In this regard it should be remembered that defense counsel is given broad latitude in the conduct of his representation of an accused. Oftentimes, matters of defense strategy and trial tactics require the particular skills and experience of counsel. Undoubtedly, disagreement may exist between client and counsel on innumerable points of trial strategy, but counsel’s decision will be upheld unless the decision seriously and unduly prejudices the interests of the client to the extent that the client is denied genuine and effective legal representation. See Brookhart v.

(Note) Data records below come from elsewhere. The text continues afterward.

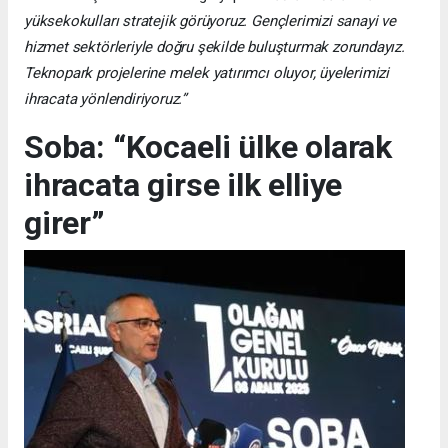
yüksekokulları stratejik görüyoruz. Gençlerimizi sanayi ve
hizmet sektörleriyle doğru şekilde buluşturmak zorundayız.
Teknopark projelerine melek yatırımcı oluyor, üyelerimizi
ihracata yönlendiriyoruz.”
Soba: “Kocaeli ülke olarak
ihracata girse ilk elliye
girer”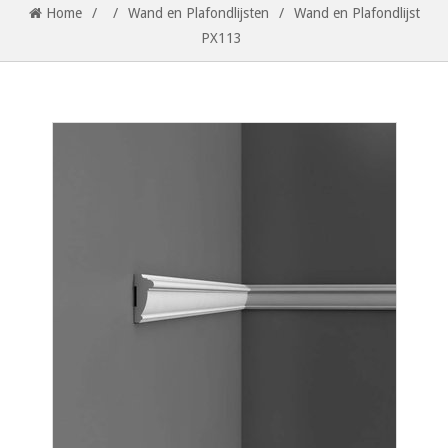
Home
/
/
Wand en Plafondlijsten
/
Wand en Plafondlijst
PX113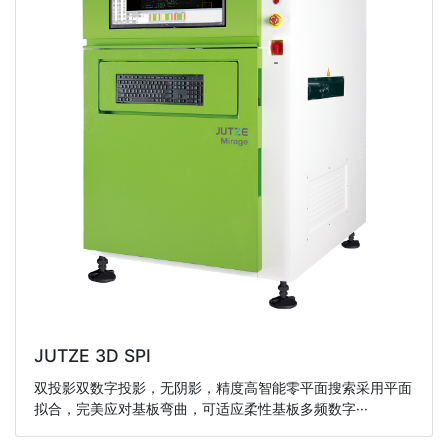
JUTZE 3D SPI
双投影双数字投影，无阴影，精度高智能零平面搜索采用平面
拟合，完美应对基板弯曲，可适应柔性基板多频数字···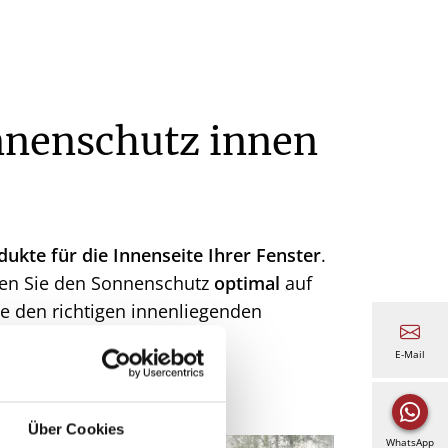
nnenschutz innen
dukte für
die Innenseite Ihrer Fenster
.
en Sie den Sonnenschutz
optimal
auf
ie den richtigen innenliegenden
E-Mail
Über Cookies
WhatsApp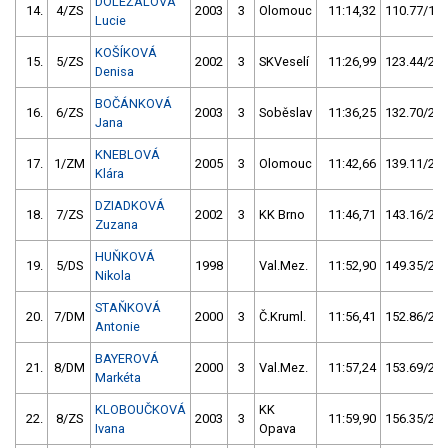
DOLEŽALOVÁ
14.
4/ZS
2003
3
Olomouc
11:14,32
110.77/19,
Lucie
KOŠÍKOVÁ
15.
5/ZS
2002
3
SKVeselí
11:26,99
123.44/21,
Denisa
BOČÁNKOVÁ
16.
6/ZS
2003
3
Soběslav
11:36,25
132.70/23,
Jana
KNEBLOVÁ
17.
1/ZM
2005
3
Olomouc
11:42,66
139.11/24,
Klára
DZIADKOVÁ
18.
7/ZS
2002
3
KK Brno
11:46,71
143.16/25,
Zuzana
HUŇKOVÁ
19.
5/DS
1998
Val.Mez.
11:52,90
149.35/26,
Nikola
STAŇKOVÁ
20.
7/DM
2000
3
Č.Kruml.
11:56,41
152.86/27,
Antonie
BAYEROVÁ
21.
8/DM
2000
3
Val.Mez.
11:57,24
153.69/27,
Markéta
KLOBOUČKOVÁ
KK
22.
8/ZS
2003
3
11:59,90
156.35/27,
Ivana
Opava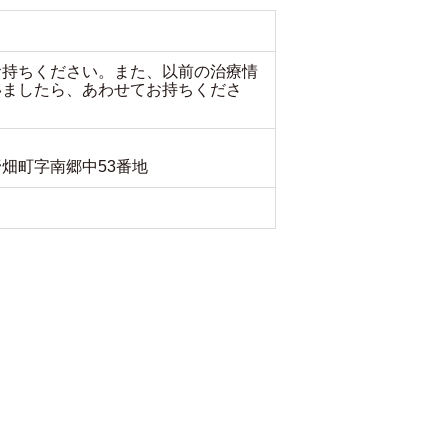
お持ちください。また、以前の治療情
いましたら、あわせてお持ちくださ
畑町字南郷中53番地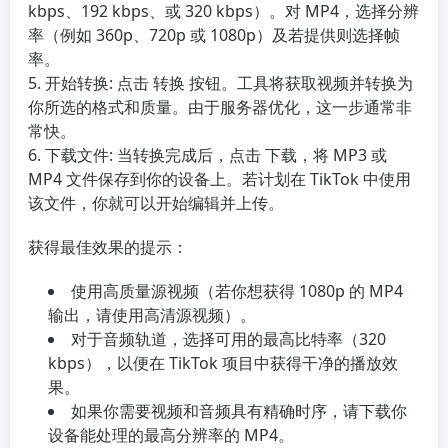
kbps、192 kbps、或 320 kbps）。对 MP4，选择分辨
率（例如 360p、720p 或 1080p）及若提供则选择帧
率。
开始转换
: 点击 转换 按钮。工具将获取视频并转换为
你所选的格式和质量。由于服务器优化，这一步通常非
常快。
下载文件
: 当转换完成后，点击 下载，将 MP3 或
MP4 文件保存到你的设备上。若计划在 TikTok 中使用
该文件，你就可以开始编辑并上传。
获得最佳效果的提示：
使用高质量源视频（若你想获得 1080p 的 MP4
输出，请使用高清源视频）。
对于音频轨道，选择可用的最高比特率（320
kbps），以便在 TikTok 项目中获得干净的播放效
果。
如果你需要视频和音频具有精确时序，请下载你
设备能处理的最高分辨率的 MP4。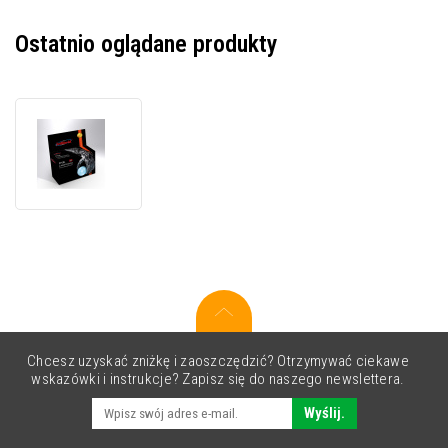
Ostatnio oglądane produkty
JetWorld
PREMIUM
tusz
zamiennik
pro
Epson
C13T46S500
jasno
błękitny
(light
cyan)
Chcesz uzyskać zniżkę i zaoszczędzić? Otrzymywać ciekawe
wskazówki i instrukcje? Zapisz się do naszego newslettera.
Wyślij.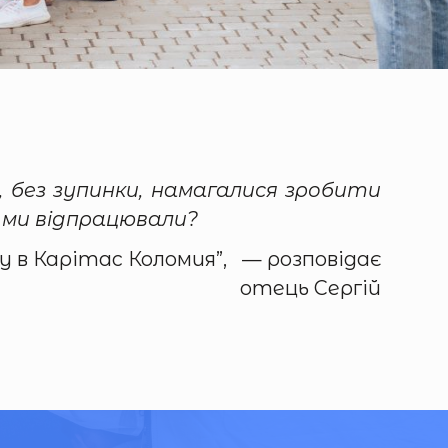
, без зупинки, намагалися зробити
о ми відпрацювали?
у в Карітас Коломия”, — розповідає
отець Сергій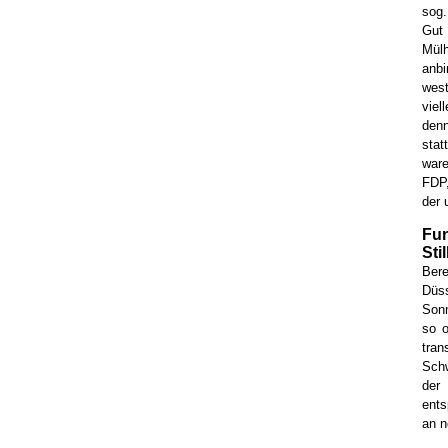
sog.
Gut 
Mülh
anb
west
viel
denn
stat
war
FDP,
der 
Fun
Sti
Ber
Düs
Sonn
so o
tran
Schw
der 
ents
an n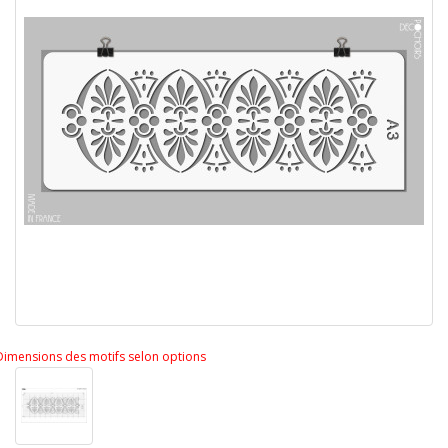
Dimensions des motifs selon options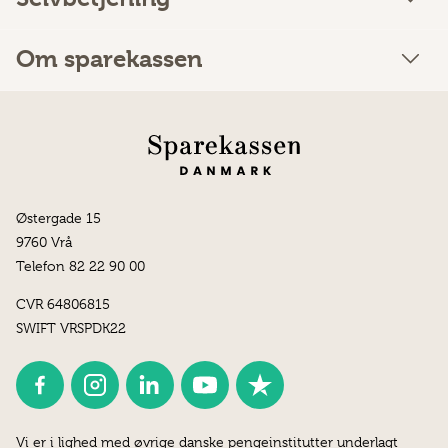
Om sparekassen
Østergade 15
9760 Vrå
Telefon 82 22 90 00
CVR 64806815
SWIFT VRSPDK22
Vi er i lighed med øvrige danske pengeinstitutter underlagt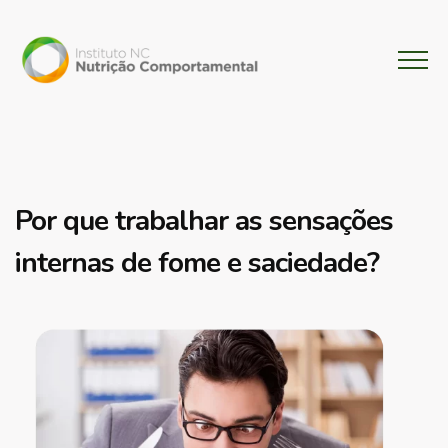
Por que trabalhar as sensações
internas de fome e saciedade?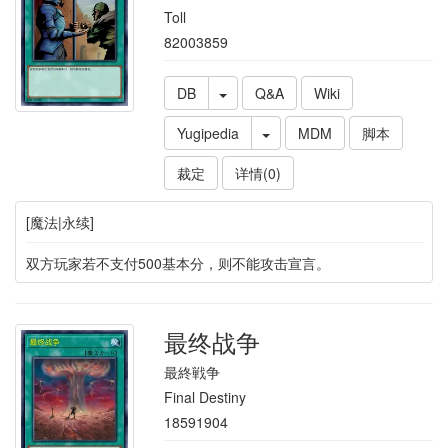
Toll
82003859
DB
Q&A
Wiki
Yugipedia
MDM
脚本
裁定
详情(0)
[魔法|永续]
双方玩家若不支付500基本分，则不能攻击宣言。
最终战争
最終戦争
Final Destiny
18591904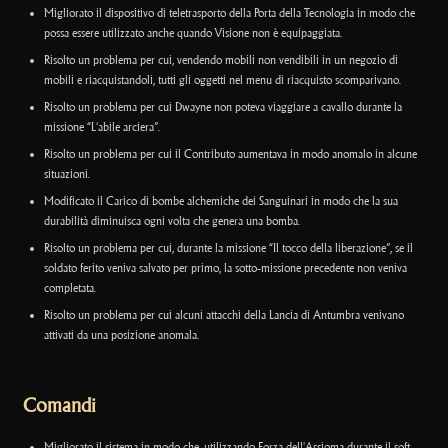
Migliorato il dispositivo di teletrasporto della Porta della Tecnologia in modo che
possa essere utilizzato anche quando Visione non è equipaggiata.
Risolto un problema per cui, vendendo mobili non vendibili in un negozio di
mobili e riacquistandoli, tutti gli oggetti nel menu di riacquisto scomparivano.
Risolto un problema per cui Dwayne non poteva viaggiare a cavallo durante la
missione “L'abile arciera”.
Risolto un problema per cui il Contributo aumentava in modo anomalo in alcune
situazioni.
Modificato il Carico di bombe alchemiche dei Sanguinari in modo che la sua
durabilità diminuisca ogni volta che genera una bomba.
Risolto un problema per cui, durante la missione “Il tocco della liberazione”, se il
soldato ferito veniva salvato per primo, la sotto-missione precedente non veniva
completata.
Risolto un problema per cui alcuni attacchi della Lancia di Antumbra venivano
attivati da una posizione anomala.
Comandi
Migliorato il sistema in modo che, utilizzando Forza dell'Assioma durante il soft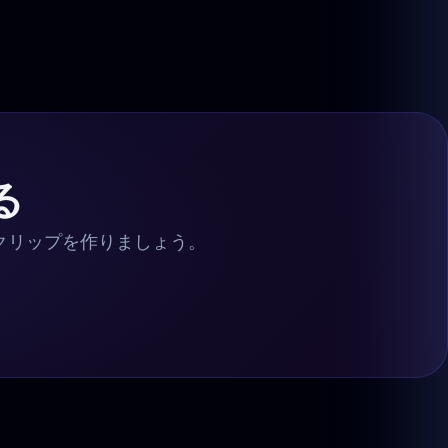
る
トクリップを作りましょう。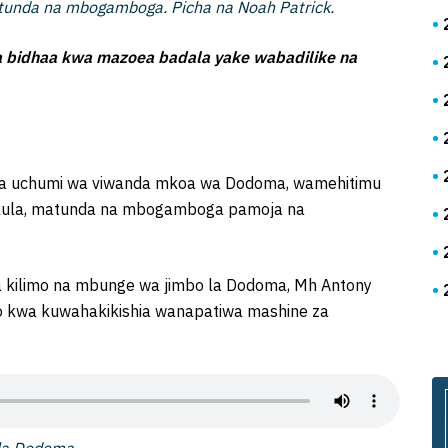
matunda na mbogamboga. Picha na Noah Patrick.
 bidhaa kwa mazoea badala yake wabadilike na
na uchumi wa viwanda mkoa wa Dodoma, wamehitimu
vyakula, matunda na mbogamboga pamoja na
 kilimo na mbunge wa jimbo la Dodoma, Mh Antony
o kwa kuwahakikishia wanapatiwa mashine za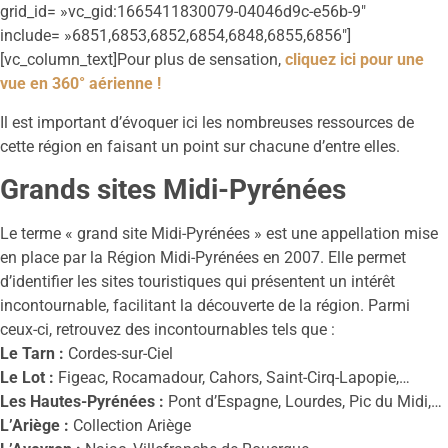
grid_id= »vc_gid:1665411830079-04046d9c-e56b-9″
include= »6851,6853,6852,6854,6848,6855,6856″]
[vc_column_text]Pour plus de sensation,
cliquez ici pour une
vue en 360° aérienne !
Il est important d’évoquer ici les nombreuses ressources de
cette région en faisant un point sur chacune d’entre elles.
Grands sites Midi-Pyrénées
Le terme « grand site Midi-Pyrénées » est une appellation mise
en place par la Région Midi-Pyrénées en 2007. Elle permet
d’identifier les sites touristiques qui présentent un intérêt
incontournable, facilitant la découverte de la région. Parmi
ceux-ci, retrouvez des incontournables tels que :
Le Tarn :
Cordes-sur-Ciel
Le Lot :
Figeac, Rocamadour, Cahors, Saint-Cirq-Lapopie,…
Les Hautes-Pyrénées :
Pont d’Espagne, Lourdes, Pic du Midi,…
L’Ariège :
Collection Ariège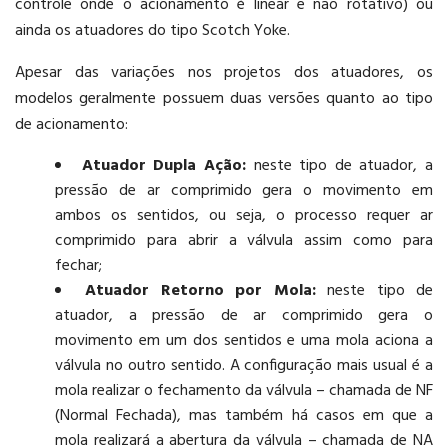
controle onde o acionamento é linear e não rotativo) ou
ainda os atuadores do tipo Scotch Yoke.
Apesar das variações nos projetos dos atuadores, os
modelos geralmente possuem duas versões quanto ao tipo
de acionamento:
Atuador Dupla Ação:
neste tipo de atuador, a
pressão de ar comprimido gera o movimento em
ambos os sentidos, ou seja, o processo requer ar
comprimido para abrir a válvula assim como para
fechar;
Atuador Retorno por Mola:
neste tipo de
atuador, a pressão de ar comprimido gera o
movimento em um dos sentidos e uma mola aciona a
válvula no outro sentido. A configuração mais usual é a
mola realizar o fechamento da válvula – chamada de NF
(Normal Fechada), mas também há casos em que a
mola realizará a abertura da válvula – chamada de NA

Janis, 383 U.S. 1, 8, 86 S.Ct. 1245, 16 L.Ed.2d 314 (1966) (Harlan, J., Separate opinion).
This Court agrees that when counsel, after consultation with his client, makes a strategy judgment in the course of trial and acts upon that judgment in a manner inconsistent with this client’s wishes, the failure of counsel to follow the client’s instructions does not per se constitute ineffective assistance of counsel in the constitutional sense. United States ex rel. Cornitcher v. Rundle, 285 F.Supp. 625 (E.D.Pa.1968), aff’d, 406 F.2d 773 (3rd Cir. 1969); Nelson v. California, 346 F.2d 73 (9th Cir. 1965); Pierce v. Hudspeth, 126 F.2d 337 (10th *577Cir. 1942); Martin v. United States, 248 F.2d 651 (D.C.Cir. 1957).
Petitioner’s counsel made a strategy judgment in the heat of battle. It was a rational judgment and this Court cannot say under the circumstances of this case that it was an imprudent one. Even if it be assumed, however, that counsel should have followed petitioner’s wishes in the matter, it is clear that counsel’s overall performance met the standards announced in Moore v. United States, 432 F.2d 730 (3rd Cir. 1970).
Petitioner is not entitled to relief.
. The Delaware practice, like that of this Court, is for the trial judge to conduct the voir dire.
. Transcript of Trial Proceedings (hereinafter “T.”), at 7.
. Id.
. Id. at 9-10.
. Preston v. Delaware, 306 A.2d 712 (1973). The court ruled that the lack of a record with respect to these matters prevented their determination on direct appeal. 306 A.2d 713, 715-16.
. Rule 35(a), Superior Court Criminal Rules, 13 Del.C.Ann. (West 1971).
. Petitioner’s Habeas Corpus Brief, at 13.
. It is pertinent to note that petitioner’s trial counsel did make an opening statement (T. 175) and did exercise peremptory challenges (Post-Conviction Hearing Record, DX 2).
. Preston v. Delaware, 306 A.2d 712, 714-15 (1973).
. In the Alexander case, for example:
. . . 21% of the population was Negro and 21 or over, therefore presumptively eligible for grand jury service. Use of questionnaires by the jury commissioners created a pool of possible grand jurors which was 14% Negro, a reduction by one-third of possible black grand jurors. The commissioners then twice culled this group to create a list of 400 prospective jurors, 7% of whom were Negro — a further reduction of one-half. The percentage dropped to 5% on petitioner’s grand jury venire and to zero on the grand jury that actually indicted him. . .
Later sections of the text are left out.